FIGURE 1 LeNet-5 Architecture. Source: Adapted from
Filter, also known as weight or kernel, transforms the input space into another space or output. Regardless of the architecture types and objective functions, filters are the core element in the whole ”learning” process. The size of the filter is often considered a hyperparameter. In MLP, it is evident that the filter matrix depends on the number of neurons of current and previous layers. The CNN typically has images as inputs, and the algorithm breaks them into smaller regions called receptive fields (overlapped or non-overlapped), which are 2-dimensional (2D). Due to the nature of the convolution operation, the receptive fields and filter(s) must be of the same size and shape (2D), specifically in supervised learning. The logic is the same as the fundamental algebraic concept
\(Outcome(Y)=Weight(W)*input(X)+bias(b)\) (1)
For a nonlinear neural network, an activation function is implemented over the outputs.
\(\text{Outcome}\left(Y\right)=Activation\ [Weight\left(W\right)*input\left(X\right)+bias\left(b\right)]\)(2)
The purpose of the activation function is to control the flow of information depending on its behavior. Nonlinear activation functions add non-linearity, often claimed as biologically plausible or implausible. A deeper model up to a certain level is believed necessary for learning enough features depending on data complexity. Theoretically, multiple cascaded linear models can be replaced by a single linear layer, but the logic is disputed for computer vision architecture. The most widely used structures are cascaded layers with nonlinear activation functions. Bias term is also noted to have a crucial role in firing neurons. Filters have some key parameters:
  1. filter size and shape
  2. Number of filters per layer
  3. Learning algorithm
The research on these critical parameters focuses on the learning technic, classifying them into supervised, semi-supervised, self-supervised, and unsupervised categories. Moreover, The NN models in pattern recognition started from a multi-layer perceptron (MLP) (also known as fully connected NN). Later, convolution NN took over the computer vision field with promising results.

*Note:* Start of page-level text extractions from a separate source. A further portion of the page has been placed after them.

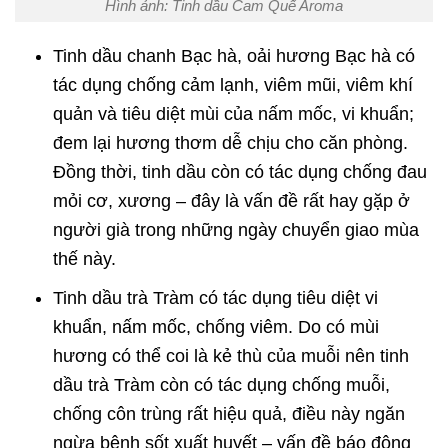
Hình ảnh: Tinh dầu Cam Quế Aroma
Tinh dầu chanh Bạc hà, oải hương Bạc hà có
tác dụng chống cảm lạnh, viêm mũi, viêm khí
quản và tiêu diệt mùi của nấm mốc, vi khuẩn;
đem lại hương thơm dễ chịu cho căn phòng.
Đồng thời, tinh dầu còn có tác dụng chống đau
mỏi cơ, xương – đây là vấn đề rất hay gặp ở
người già trong những ngày chuyển giao mùa
thế này.
Tinh dầu trà Tràm có tác dụng tiêu diệt vi
khuẩn, nấm mốc, chống viêm. Do có mùi
hương có thể coi là kẻ thù của muỗi nên tinh
dầu trà Tràm còn có tác dụng chống muỗi,
chống côn trùng rất hiệu quả, điều này ngăn
ngừa bệnh sốt xuất huyết – vấn đề báo động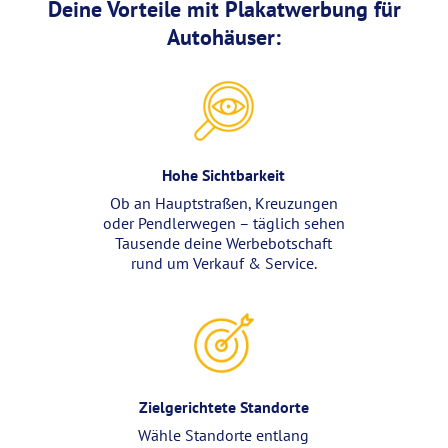
Deine Vorteile mit Plakatwerbung für
Autohäuser:
Hohe Sichtbarkeit
Ob an Hauptstraßen, Kreuzungen
oder Pendlerwegen – täglich sehen
Tausende deine Werbebotschaft
rund um Verkauf & Service.
Zielgerichtete Standorte
Wähle Standorte entlang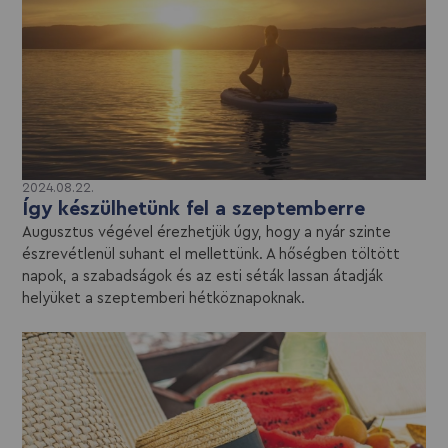
2024.08.22.
Így készülhetünk fel a szeptemberre
Augusztus végével érezhetjük úgy, hogy a nyár szinte
észrevétlenül suhant el mellettünk. A hőségben töltött
napok, a szabadságok és az esti séták lassan átadják
helyüket a szeptemberi hétköznapoknak.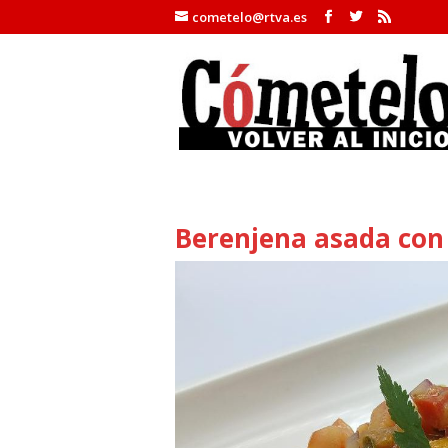
cometelo@rtva.es
Berenjena asada con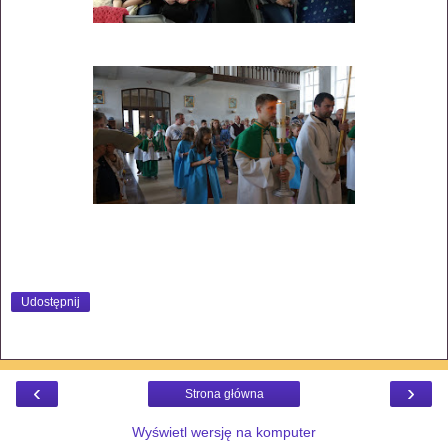
Udostępnij
‹
›
Strona główna
Wyświetl wersję na komputer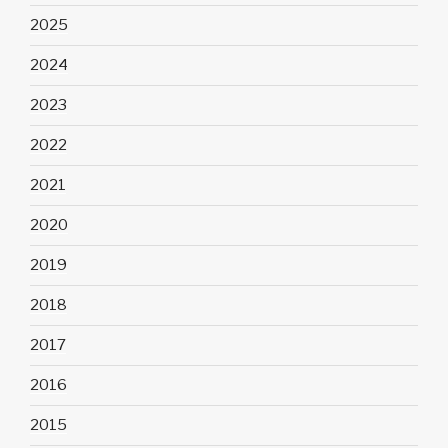
2025
2024
2023
2022
2021
2020
2019
2018
2017
2016
2015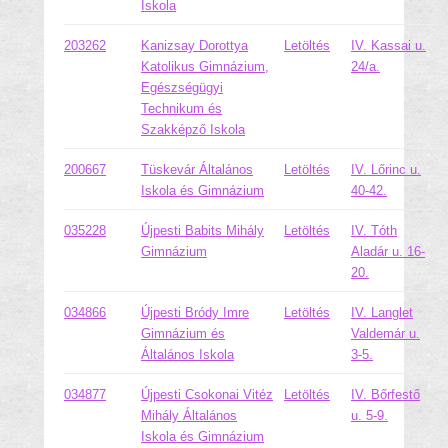
Iskola
203262
Kanizsay Dorottya
Letöltés
IV. Kassai u.
Katolikus Gimnázium,
24/a.
Egészségügyi
Technikum és
Szakképző Iskola
200667
Tüskevár Általános
Letöltés
IV. Lőrinc u.
Iskola és Gimnázium
40-42.
035228
Újpesti Babits Mihály
Letöltés
IV. Tóth
Gimnázium
Aladár u. 16-
20.
034866
Újpesti Bródy Imre
Letöltés
IV. Langlet
Gimnázium és
Valdemár u.
Általános Iskola
3-5.
034877
Újpesti Csokonai Vitéz
Letöltés
IV. Bőrfestő
Mihály Általános
u. 5-9.
Iskola és Gimnázium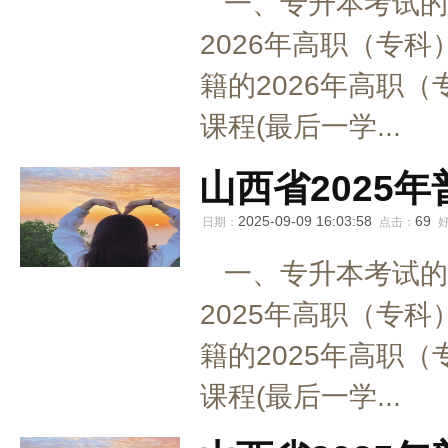
一、专升本考试的
2026年高职（专科
籍的2026年高职（
课程(最后一学...
山西省2025
2025-09-09 16:03:58
69
日期：
点击：
一、专升本考试的
2025年高职（专科
籍的2025年高职（
课程(最后一学...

The contribution of this study can be listed as follows
Though many studies have been conducted on different architectures focusing on specific applications, learning types, or arbitrary groups, filter initialization and designing are often least discussed and studied. The filter initialization impacts the algorithm’s convergence more than the actual learning algorithm. The current study comprises the most promising computer vision architectures regarding filter designing arguments and discussion. The parameters of filters, the filters’ size and numbers of filters in different layers in DCNN architecture, training algorithm, training sample size, layers, and many other factors are aimed to get understood with some recent research in supervised and unsupervised learning approaches in DCNN.

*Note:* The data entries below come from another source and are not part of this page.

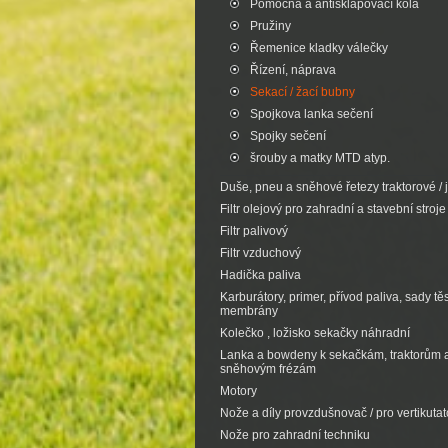
Pomocná a antisklapovací kola
Pružiny
Řemenice kladky válečky
Řízení, náprava
Sekací / žací bubny
Spojkova lanka sečení
Spojky sečení
šrouby a matky MTD atyp.
Duše, pneu a sněhové řetezy traktorové / 
Filtr olejový pro zahradní a stavební stroje
Filtr palivový
Filtr vzduchový
Hadička paliva
Karburátory, primer, přívod paliva, sady tě
membrány
Kolečko , ložisko sekačky náhradní
Lanka a bowdeny k sekačkám, traktorům 
sněhovým frézám
Motory
Nože a díly provzdušnovač / pro vertikutat
Nože pro zahradní techniku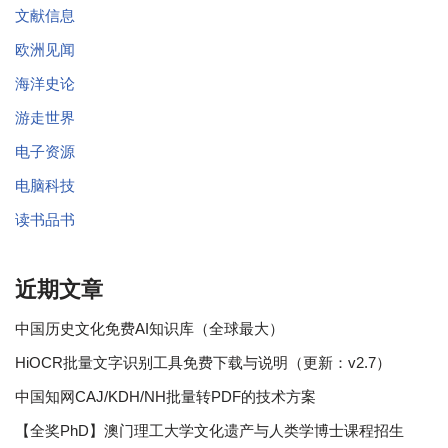
文献信息
欧洲见闻
海洋史论
游走世界
电子资源
电脑科技
读书品书
近期文章
中国历史文化免费AI知识库（全球最大）
HiOCR批量文字识别工具免费下载与说明（更新：v2.7）
中国知网CAJ/KDH/NH批量转PDF的技术方案
【全奖PhD】澳门理工大学文化遗产与人类学博士课程招生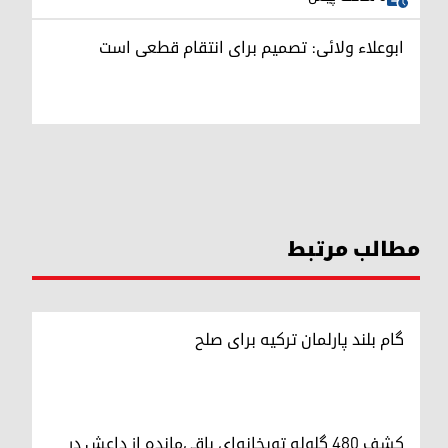
ابوعلاء ولائی: تصمیم برای انتقام قطعی است
مطالب مرتبط
گام بلند پارلمان ترکیه برای صلح
کشف ۴۸۰ گلوله توپخانه‌ای باقی‌مانده از داعش در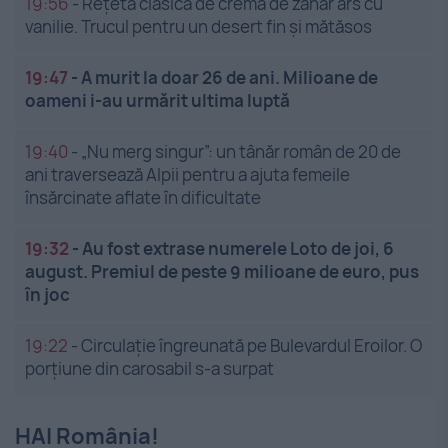
19:56
-
Rețeta clasică de cremă de zahăr ars cu
vanilie. Trucul pentru un desert fin și mătăsos
19:47
-
A murit la doar 26 de ani. Milioane de
oameni i-au urmărit ultima luptă
19:40
-
„Nu merg singur”: un tânăr român de 20 de
ani traversează Alpii pentru a ajuta femeile
însărcinate aflate în dificultate
19:32
-
Au fost extrase numerele Loto de joi, 6
august. Premiul de peste 9 milioane de euro, pus
în joc
19:22
-
Circulație îngreunată pe Bulevardul Eroilor. O
porțiune din carosabil s-a surpat
HAI România!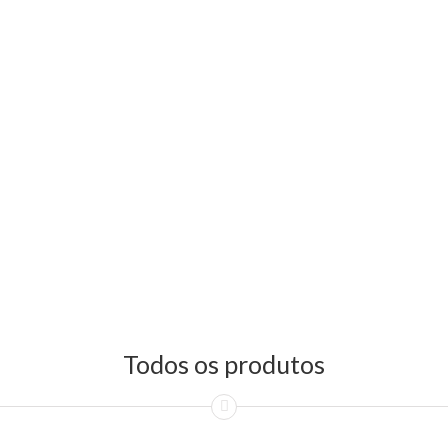
Todos os produtos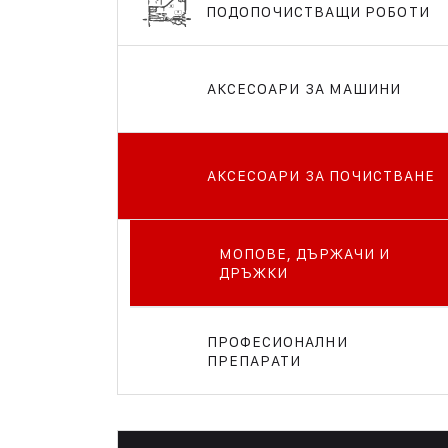
ПОДОПОЧИСТВАЩИ РОБОТИ
АКСЕСОАРИ ЗА МАШИНИ
АКСЕСОАРИ ЗА ПОЧИСТВАНЕ
МОПОВЕ, ДЪРЖАЧИ И
ДРЪЖКИ
ПРОФЕСИОНАЛНИ
ПРЕПАРАТИ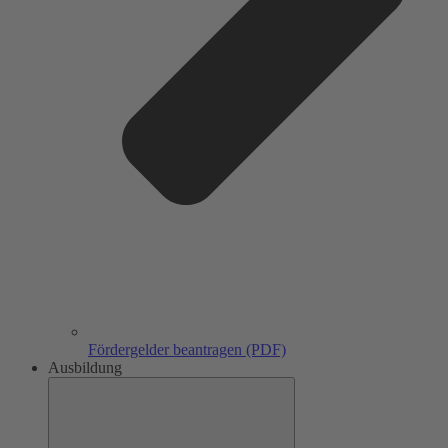
Fördergelder beantragen (PDF)
Ausbildung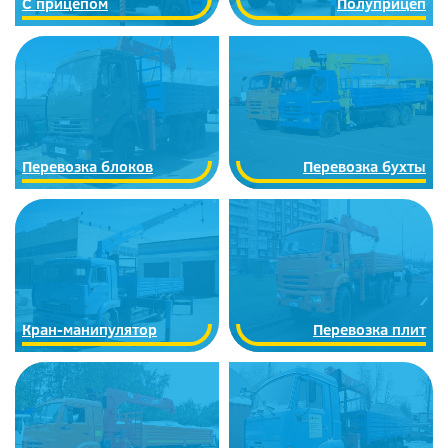
C прицепом
Полуприцеп
Перевозка блоков
Перевозка бухты
Кран-манипулятор
Перевозка плит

The rest of the paper is organized as follows. Section 2 focuses on filter initialization, its importance, and various technics. The main part of the paper is Section 3, and 4 comprises the arguments for specific selections of filter sizes and the number of filters throughout the network in prominent supervised and unsupervised methods, respectively. Section 5 summarizes the paper’s findings, and the conclusion is presented in section 6.